The use of --qc flag is not supported on NovaSeq flow cells.
|
The qc_summary.json file contains a number of useful metrics. The sample_qc key is a good place to start exploring your data.
"sample_qc": { "Sample1": { "5": { "barcode_exact_match_ratio": 0.9336158258904611, "barcode_q30_base_ratio": 0.9611993091728814, "bc_on_whitelist": 0.9447542078230667, "mean_barcode_qscore": 37.770630795934, "number_reads": 2748155, "read1_q30_base_ratio": 0.8947676653366835, "read2_q30_base_ratio": 0.7771883245304577 }, "all": { "barcode_exact_match_ratio": 0.9336158258904611, "barcode_q30_base_ratio": 0.9611993091728814, "bc_on_whitelist": 0.9447542078230667, "mean_barcode_qscore": 37.770630795934, "number_reads": 2748155, "read1_q30_base_ratio": 0.8947676653366835, "read2_q30_base_ratio": 0.7771883245304577 } } }
The sample_qc metric is a series of key value pairs for each sample in the sample sheet, and one metrics structure per lane per sample, plus an 'all' structure in case a sample spans multiple lanes.

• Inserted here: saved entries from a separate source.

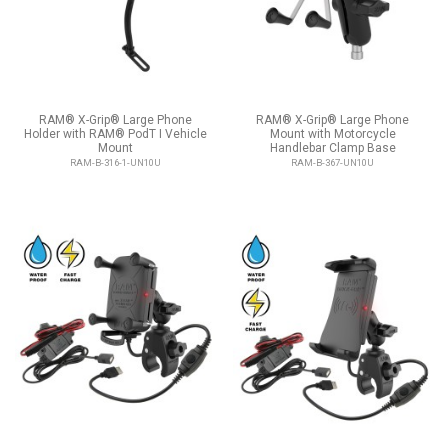
RAM® X-Grip® Large Phone
RAM® X-Grip® Large Phone
Holder with RAM® PodT I Vehicle
Mount with Motorcycle
Mount
Handlebar Clamp Base
RAM-B-316-1-UN10U
RAM-B-367-UN10U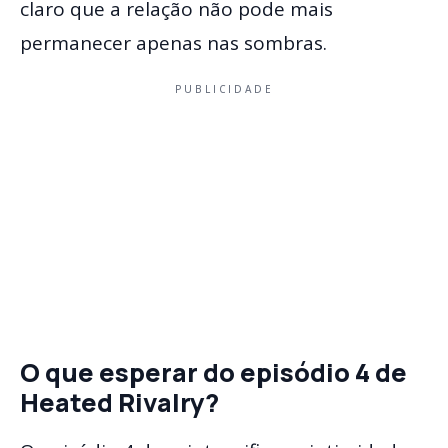
claro que a relação não pode mais
permanecer apenas nas sombras.
PUBLICIDADE
O que esperar do episódio 4 de
Heated Rivalry?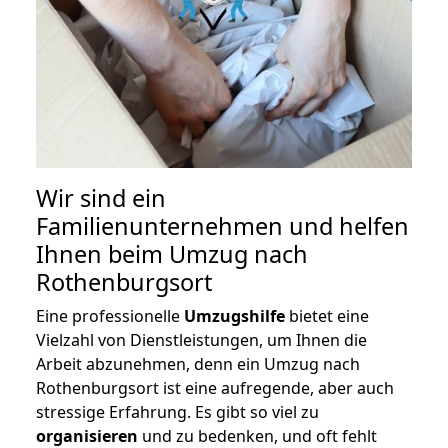
Wir sind ein
Familienunternehmen und helfen
Ihnen beim Umzug nach
Rothenburgsort
Eine professionelle
Umzugshilfe
bietet eine
Vielzahl von Dienstleistungen, um Ihnen die
Arbeit abzunehmen, denn ein Umzug nach
Rothenburgsort ist eine aufregende, aber auch
stressige Erfahrung. Es gibt so viel zu
organisieren
und zu bedenken, und oft fehlt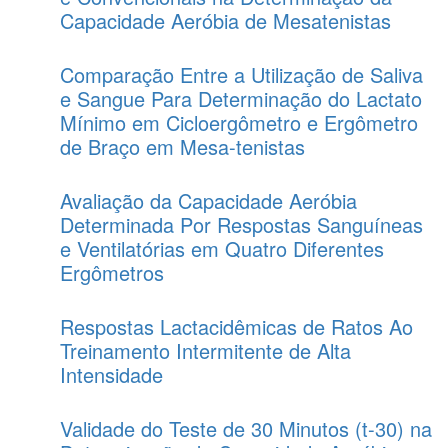
Capacidade Aeróbia de Mesatenistas
Comparação Entre a Utilização de Saliva
e Sangue Para Determinação do Lactato
Mínimo em Cicloergômetro e Ergômetro
de Braço em Mesa-tenistas
Avaliação da Capacidade Aeróbia
Determinada Por Respostas Sanguíneas
e Ventilatórias em Quatro Diferentes
Ergômetros
Respostas Lactacidêmicas de Ratos Ao
Treinamento Intermitente de Alta
Intensidade
Validade do Teste de 30 Minutos (t-30) na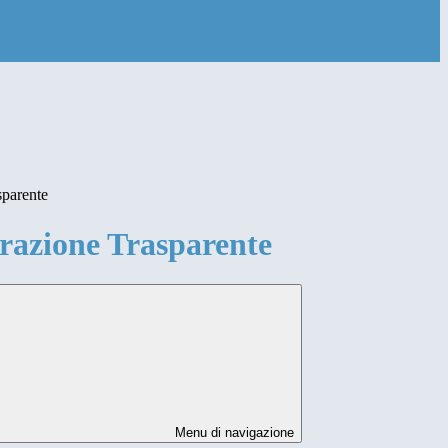
sparente
azione Trasparente
Menu di navigazione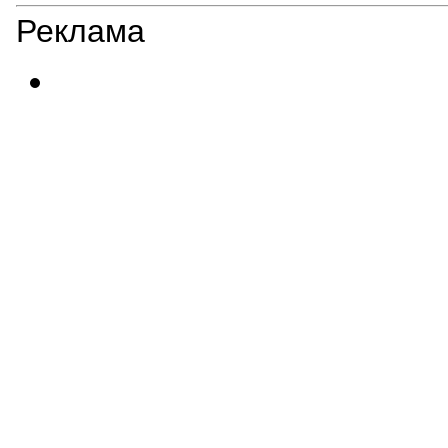
Реклама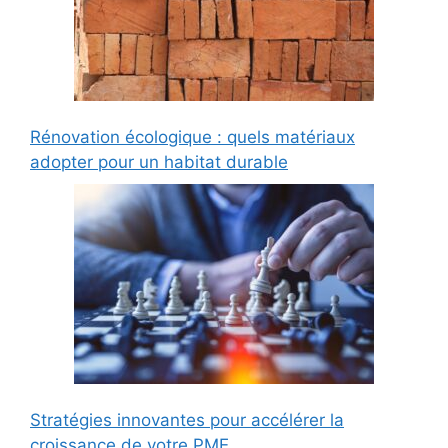
Rénovation écologique : quels matériaux
adopter pour un habitat durable
Stratégies innovantes pour accélérer la
croissance de votre PME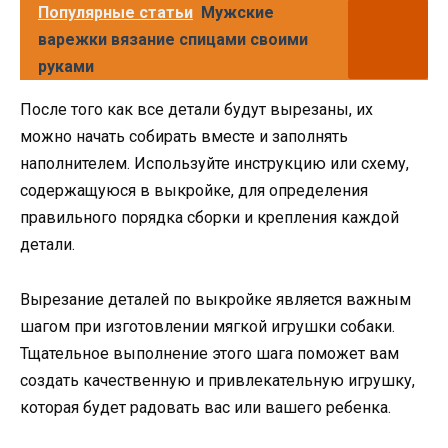
Популярные статьи
Мужские
варежки вязание спицами своими
руками
После того как все детали будут вырезаны, их
можно начать собирать вместе и заполнять
наполнителем. Используйте инструкцию или схему,
содержащуюся в выкройке, для определения
правильного порядка сборки и крепления каждой
детали.
Вырезание деталей по выкройке является важным
шагом при изготовлении мягкой игрушки собаки.
Тщательное выполнение этого шага поможет вам
создать качественную и привлекательную игрушку,
которая будет радовать вас или вашего ребенка.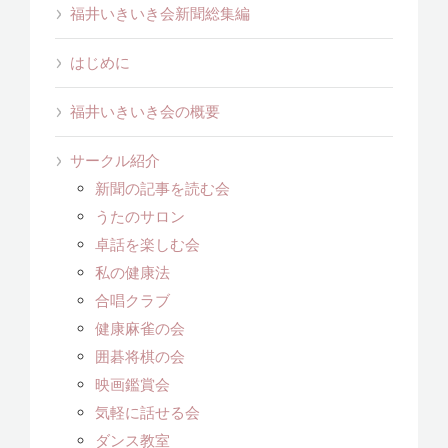
福井いきいき会新聞総集編
はじめに
福井いきいき会の概要
サークル紹介
新聞の記事を読む会
うたのサロン
卓話を楽しむ会
私の健康法
合唱クラブ
健康麻雀の会
囲碁将棋の会
映画鑑賞会
気軽に話せる会
ダンス教室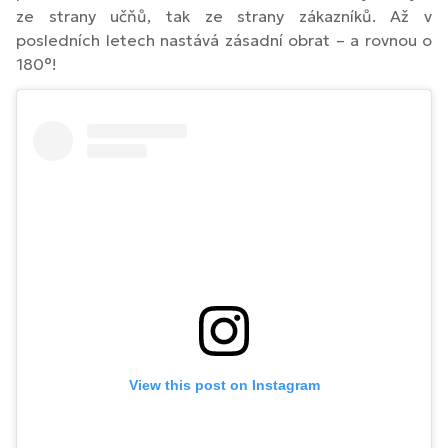
ze strany učňů, tak ze strany zákazníků. Až v
posledních letech nastává zásadní obrat – a rovnou o
180°!
View this post on Instagram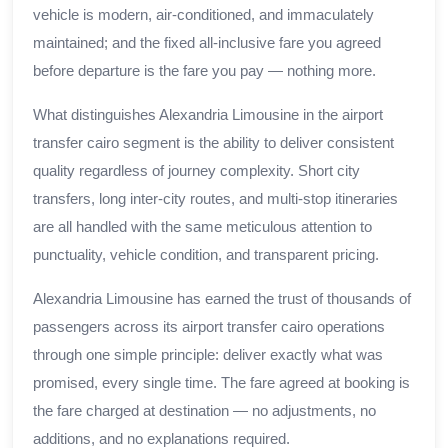
vehicle is modern, air-conditioned, and immaculately
maintained; and the fixed all-inclusive fare you agreed
before departure is the fare you pay — nothing more.
What distinguishes Alexandria Limousine in the airport
transfer cairo segment is the ability to deliver consistent
quality regardless of journey complexity. Short city
transfers, long inter-city routes, and multi-stop itineraries
are all handled with the same meticulous attention to
punctuality, vehicle condition, and transparent pricing.
Alexandria Limousine has earned the trust of thousands of
passengers across its airport transfer cairo operations
through one simple principle: deliver exactly what was
promised, every single time. The fare agreed at booking is
the fare charged at destination — no adjustments, no
additions, and no explanations required.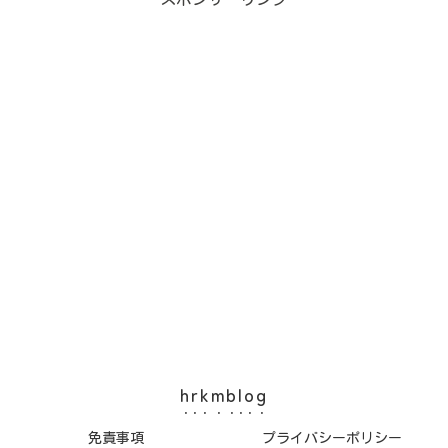
hrkmblog
免責事項
プライバシーポリシー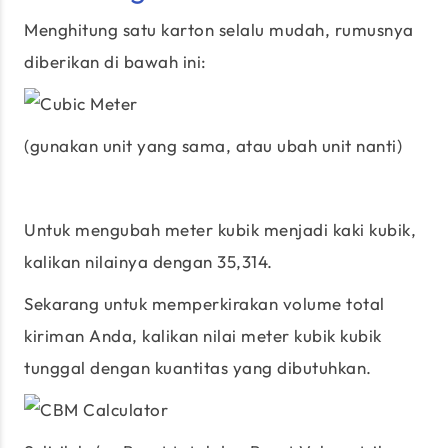
Menghitung satu karton selalu mudah, rumusnya
diberikan di bawah ini:
(gunakan unit yang sama, atau ubah unit nanti)
Untuk mengubah meter kubik menjadi kaki kubik,
kalikan nilainya dengan 35,314.
Sekarang untuk memperkirakan volume total
kiriman Anda, kalikan nilai meter kubik kubik
tunggal dengan kuantitas yang dibutuhkan.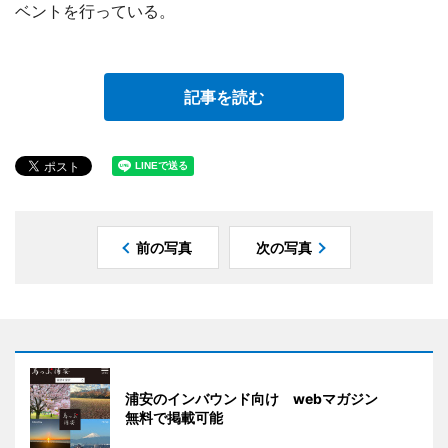
ベントを行っている。
記事を読む
前の写真
次の写真
浦安のインバウンド向け webマガジン
無料で掲載可能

The metrics are as follows:
Key | Meaning |
barcode_exact_match_ratio | The percentage of barcode sequences that exactly match a whitelisted 10x barcode. |
barcode_q30_base_ratio | The percentage of barcode bases at or above Q30. |
bc_on_whitelist | The percentage of barcode sequences that match a 10x barcode on the whitelist, post error-correction. Corresponds to the "Valid Barcodes" value in cellranger-arc output metrics. |
mean_barcode_qscore | Mean quality score of barcode bases. |
number_reads | Reads per lane matching the sample's sample index (or overall in 'all'). |
read1_q30_base_ratio | The percentage of R1 bases at or above Q30. |
read2_q30_base_ratio | The percentage of R2 bases at or above Q30. |
By looking at this output, you can diagnose low barcode mapping rates and read
quality before running a cellranger-arc
pipeline.
Additional metrics in outs/qc_summary.json
include per-cycle
quality metrics, yield, cluster density and percent passing filter, and both
cellranger-arc
and bcl2fastq
version
information.
If you encounter a crash while running cellranger-arc mkfastq, upload the tarball (with the extension .mri.tgz) in your output directory:
cellranger-arc upload youremail@institution.edu jobid.mri.tgz
where jobid is what you input into the --id option of mkfastq (if not specified, defaults to the ID of the flow cell). This tarball contains numerous diagnostic logs that we can use for debugging.